TASK DESCRIPTION ▸ Every line of the entries below that mentions "Fagor" is to be copied out.

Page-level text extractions
┄┄┄┄┄┄┄┄┄┄

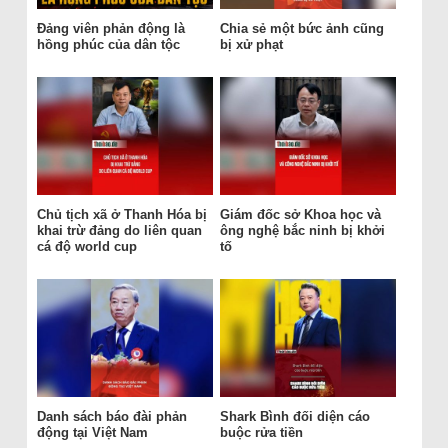
Đảng viên phản động là
Chia sẻ một bức ảnh cũng
hồng phúc của dân tộc
bị xử phạt
Chủ tịch xã ở Thanh Hóa bị
Giám đốc sở Khoa học và
khai trừ đảng do liên quan
ông nghệ bắc ninh bị khởi
cá độ world cup
tố
Danh sách báo đài phản
Shark Bình đối diện cáo
động tại Việt Nam
buộc rửa tiền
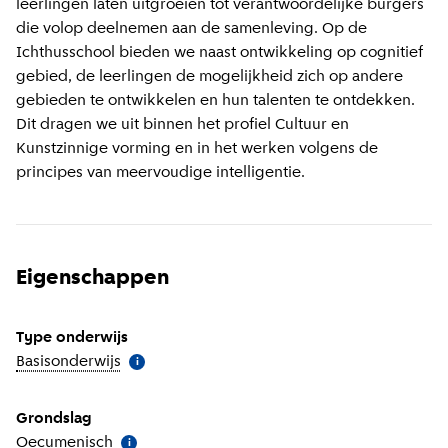
leerlingen laten uitgroeien tot verantwoordelijke burgers
die volop deelnemen aan de samenleving. Op de
Ichthusschool bieden we naast ontwikkeling op cognitief
gebied, de leerlingen de mogelijkheid zich op andere
gebieden te ontwikkelen en hun talenten te ontdekken.
Dit dragen we uit binnen het profiel Cultuur en
Kunstzinnige vorming en in het werken volgens de
principes van meervoudige intelligentie.
Eigenschappen
Type onderwijs
Basisonderwijs
(
Meer informatie
)
i
Grondslag
Oecumenisch
(
Meer informatie
)
i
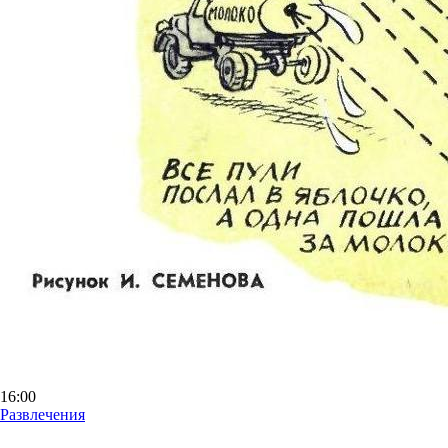
16:00
Развлечения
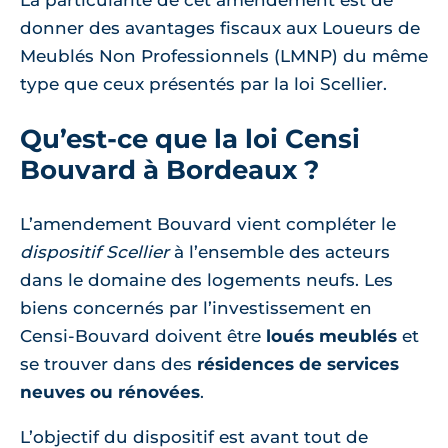
La particularité de cet amendement est de
donner des avantages fiscaux aux Loueurs de
Meublés Non Professionnels (LMNP) du même
type que ceux présentés par la loi Scellier.
Qu’est-ce que la loi Censi
Bouvard à Bordeaux ?
L’amendement Bouvard vient compléter le
dispositif Scellier
à l’ensemble des acteurs
dans le domaine des logements neufs. Les
biens concernés par l’investissement en
Censi-Bouvard doivent être
loués meublés
et
se trouver dans des
résidences de services
neuves ou rénovées
.
L’objectif du dispositif est avant tout de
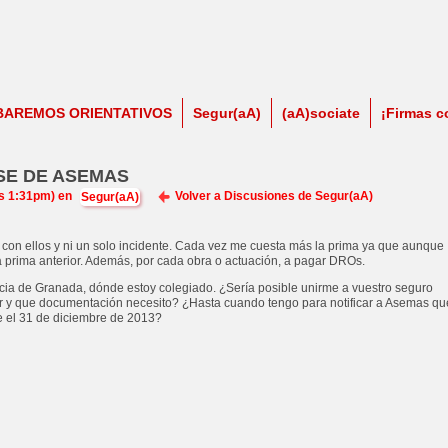
BAREMOS ORIENTATIVOS
Segur(aA)
(aA)sociate
¡Firmas c
SE DE ASEMAS
as 1:31pm) en
Volver a Discusiones de Segur(aA)
Segur(aA)
 con ellos y ni un solo incidente. Cada vez me cuesta más la prima ya que aunque
la prima anterior. Además, por cada obra o actuación, a pagar DROs.
ncia de Granada, dónde estoy colegiado. ¿Sería posible unirme a vuestro seguro
er y que documentación necesito? ¿Hasta cuando tengo para notificar a Asemas q
e el 31 de diciembre de 2013?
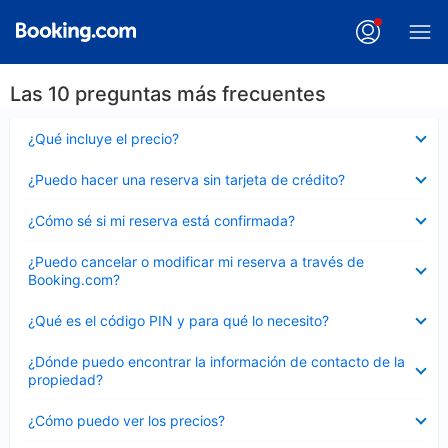
Las 10 preguntas más frecuentes
Elemento
¿Qué incluye el precio?
cerrado
Elemento
¿Puedo hacer una reserva sin tarjeta de crédito?
cerrado
Elemento
¿Cómo sé si mi reserva está confirmada?
cerrado
Elemento
¿Puedo cancelar o modificar mi reserva a través de
cerrado
Booking.com?
Elemento
¿Qué es el código PIN y para qué lo necesito?
cerrado
Elemento
¿Dónde puedo encontrar la información de contacto de la
cerrado
propiedad?
Elemento
¿Cómo puedo ver los precios?
cerrado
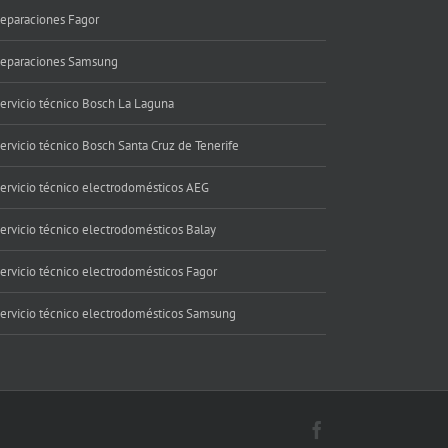
eparaciones Fagor
eparaciones Samsung
ervicio técnico Bosch La Laguna
ervicio técnico Bosch Santa Cruz de Tenerife
ervicio técnico electrodomésticos AEG
ervicio técnico electrodomésticos Balay
ervicio técnico electrodomésticos Fagor
ervicio técnico electrodomésticos Samsung
Facebook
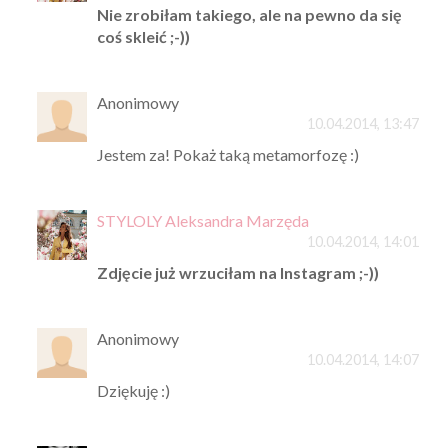
Nie zrobiłam takiego, ale na pewno da się
coś skleić ;-))
Anonimowy
10.04.2014, 13:47
Jestem za! Pokaż taką metamorfozę :)
STYLOLY Aleksandra Marzęda
10.04.2014, 14:01
Zdjęcie już wrzuciłam na Instagram ;-))
Anonimowy
10.04.2014, 14:07
Dziękuję :)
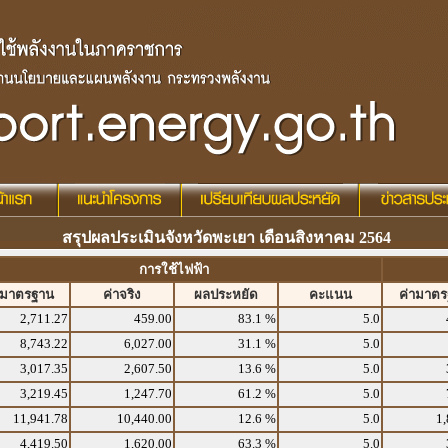
สรุปผลประเมินจังหวัดพะเยา เดือนสิงหาคม 2564
การใช้ไฟฟ้า
ามาตรฐาน
ค่าจริง
ผลประหยัด
คะแนน
ค่ามาต
2,711.27
459.00
83.1 %
5.0
8,743.22
6,027.00
31.1 %
5.0
3,017.35
2,607.50
13.6 %
5.0
3,219.45
1,247.70
61.2 %
5.0
11,941.78
10,440.00
12.6 %
5.0
1,
4,419.50
1,620.00
63.3 %
5.0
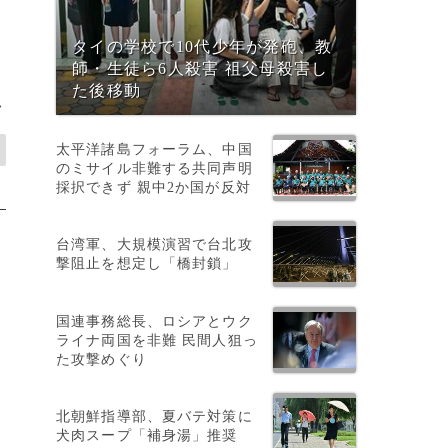
タイの学校で10代少年が発砲、教
師・生徒ら6人殺害 祖父母殺害し
た後移動
>
太平洋諸島フォーラム、中国
のミサイル非難する共同声明
採択できず 親中2か国が反対
台湾軍、大規模演習で台北攻
撃阻止を想定し「橋封鎖」
国連事務総長、ロシアとウク
ライナ両国を非難 民間人狙っ
た攻撃めぐり
北朝鮮指導部、夏バテ対策に
犬肉スープ「補身湯」推奨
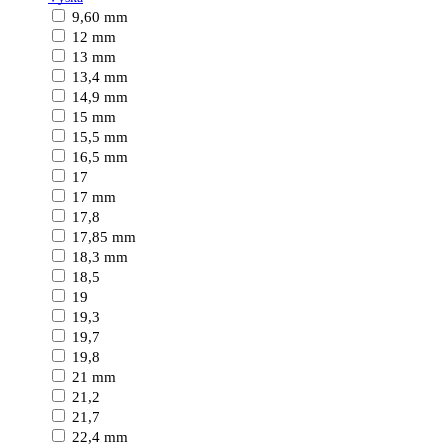
9,60 mm
12 mm
13 mm
13,4 mm
14,9 mm
15 mm
15,5 mm
16,5 mm
17
17 mm
17,8
17,85 mm
18,3 mm
18,5
19
19,3
19,7
19,8
21 mm
21,2
21,7
22,4 mm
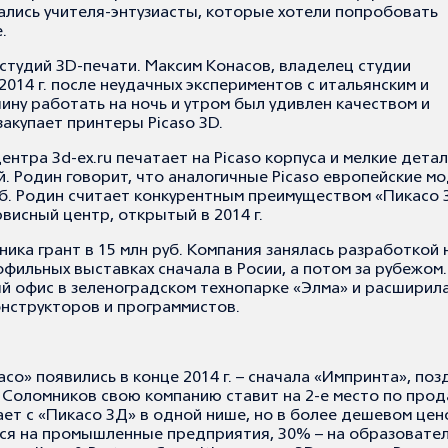
ались учителя-энтузиасты, которые хотели попробовать
.
студий 3D-печати. Максим Конасов, владелец студии
 2014 г. после неудачных экспериментов с итальянским и
ину работать на ночь и утром был удивлен качеством и
закупает принтеры Picaso 3D.
нтра 3d-ex.ru печатает на Picaso корпуса и мелкие дета
. Родин говорит, что аналогичные Picaso европейские м
уб. Родин считает конкурентным преимуществом «Пикасо 
исный центр, открытый в 2014 г.
ника грант в 15 млн руб. Компания занялась разработкой
офильных выставках сначала в Росии, а потом за рубежом.
ый офис в зеленоградском технопарке «Элма» и расширил
конструкторов и программистов.
о» появились в конце 2014 г. – сначала «Импринта», поз
 Соломников свою компанию ставит на 2-е место по про
ает с «Пикасо 3Д» в одной нише, но в более дешевом це
ся на промышленные предприятия, 30% – на образовате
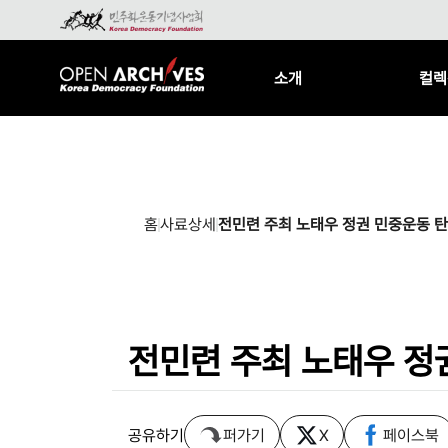
소개
컬렉
홈
사료상세
전민련 주최 노태우 정권 민중운동 탄
전민련 주최 노태우 정
공유하기
퍼가기
X
페이스북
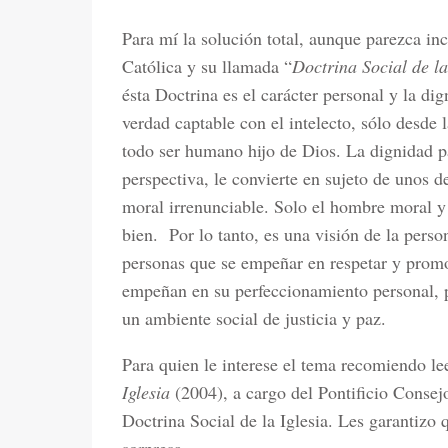
Para mí la solución total, aunque parezca in
Católica y su llamada “
Doctrina Social de la
ésta Doctrina es el carácter personal y la d
verdad captable con el intelecto, sólo desde 
todo ser humano hijo de Dios. La dignidad p
perspectiva, le convierte en sujeto de unos 
moral irrenunciable. Solo el hombre moral y 
bien. Por lo tanto, es una visión de la pers
personas que se empeñar en respetar y promo
empeñan en su perfeccionamiento personal, 
un ambiente social de justicia y paz.
Para quien le interese el tema recomiendo le
Iglesia
(2004), a cargo del Pontificio Consejo
Doctrina Social de la Iglesia. Les garantizo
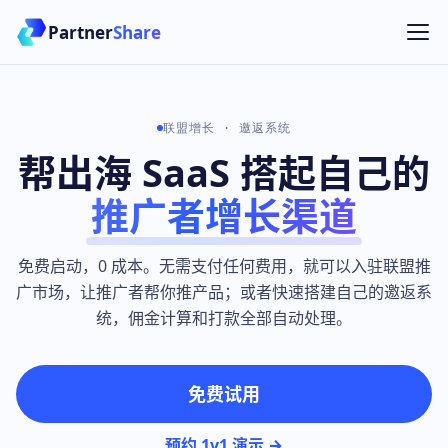
Partner
Share
联盟增长 · 邀返系统
帮出海 SaaS 搭起自己的
推广者增长渠道
免费启动，0 成本。无需支付任何费用，就可以入驻联盟推
广市场，让推广者帮你推产品；或者快速搭建自己的邀返系
统，佣金计算和打款全部自动处理。
免费试用
预约 1v1 演示 →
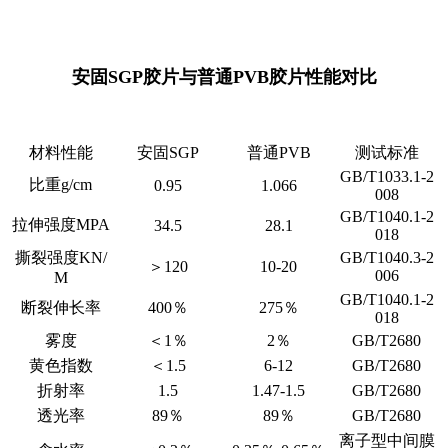
安固SGP胶片与普通PVB胶片性能对比
材料性能
安固SGP
普通PVB
测试标准
GB/T1033.1-2
比重g/cm
0.95
1.066
008
GB/T1040.1-2
拉伸强度MPA
34.5
28.1
018
撕裂强度KN/
GB/T1040.3-2
＞120
10-20
006
M
GB/T1040.1-2
断裂伸长率
400％
275％
018
雾度
＜1％
2％
GB/T2680
黄色指数
＜1.5
6-12
GB/T2680
折射率
1.5
1.47-1.5
GB/T2680
透光率
89％
89％
GB/T2680
离子型中间膜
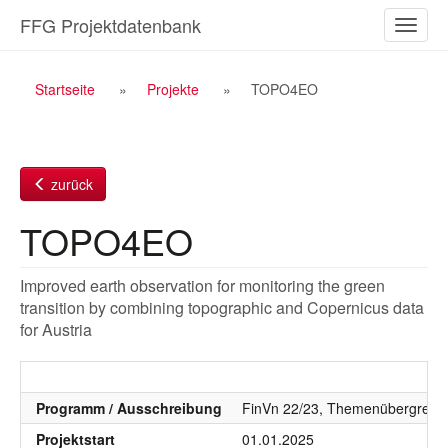
Zum
FFG Projektdatenbank
Naviga
Inhalt
ein-/a
Breadcrumb
Startseite
Projekte
TOPO4EO
Navigation
zurück
TOPO4EO
Improved earth observation for monitoring the green
transition by combining topographic and Copernicus data
for Austria
Programm / Ausschreibung
FinVn 22/23, Themenübergreifend
Projektstart
01.01.2025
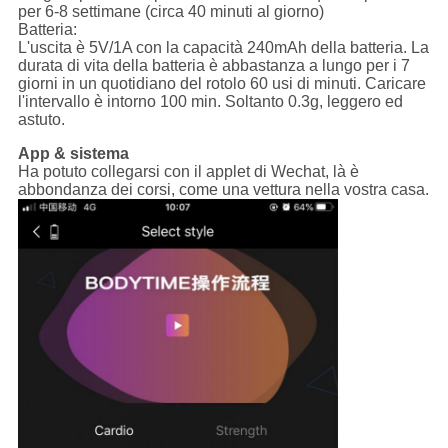
per 6-8 settimane (circa 40 minuti al giorno)
Batteria:
L'uscita è 5V/1A con la capacità 240mAh della batteria. La
durata di vita della batteria è abbastanza a lungo per i 7
giorni in un quotidiano del rotolo 60 usi di minuti. Caricare
l'intervallo è intorno 100 min. Soltanto 0.3g, leggero ed
astuto.
App & sistema
Ha potuto collegarsi con il applet di Wechat, là è
abbondanza dei corsi, come una vettura nella vostra casa.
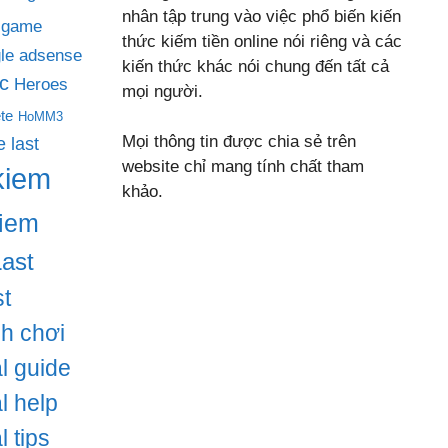
nhân tập trung vào việc phổ biến kiến
game
thức kiếm tiền online nói riêng và các
le adsense
kiến thức khác nói chung đến tất cả
c
Heroes
mọi người.
te
HoMM3
Mọi thông tin được chia sẻ trên
 last
website chỉ mang tính chất tham
kiem
khảo.
iem
Last
t
ch chơi
l guide
l help
l tips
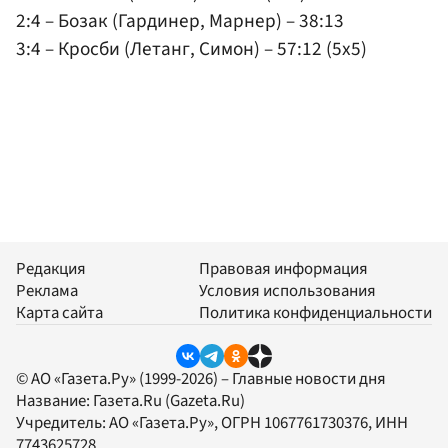
2:4 – Бозак (Гардинер, Марнер) – 38:13
3:4 – Кросби (Летанг, Симон) – 57:12 (5x5)
Редакция
Правовая информация
Реклама
Условия использования
Карта сайта
Политика конфиденциальности
© АО «Газета.Ру» (1999-2026) – Главные новости дня
Название:
Газета.Ru
(Gazeta.Ru)
Учредитель:
АО «Газета.Ру»
, ОГРН 1067761730376, ИНН
7743625728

┄┄┄┄┄┄┄┄┄┄

ANSWER SECTION ▸
eparaciones Fagor
ervicio técnico electrodomésticos Fagor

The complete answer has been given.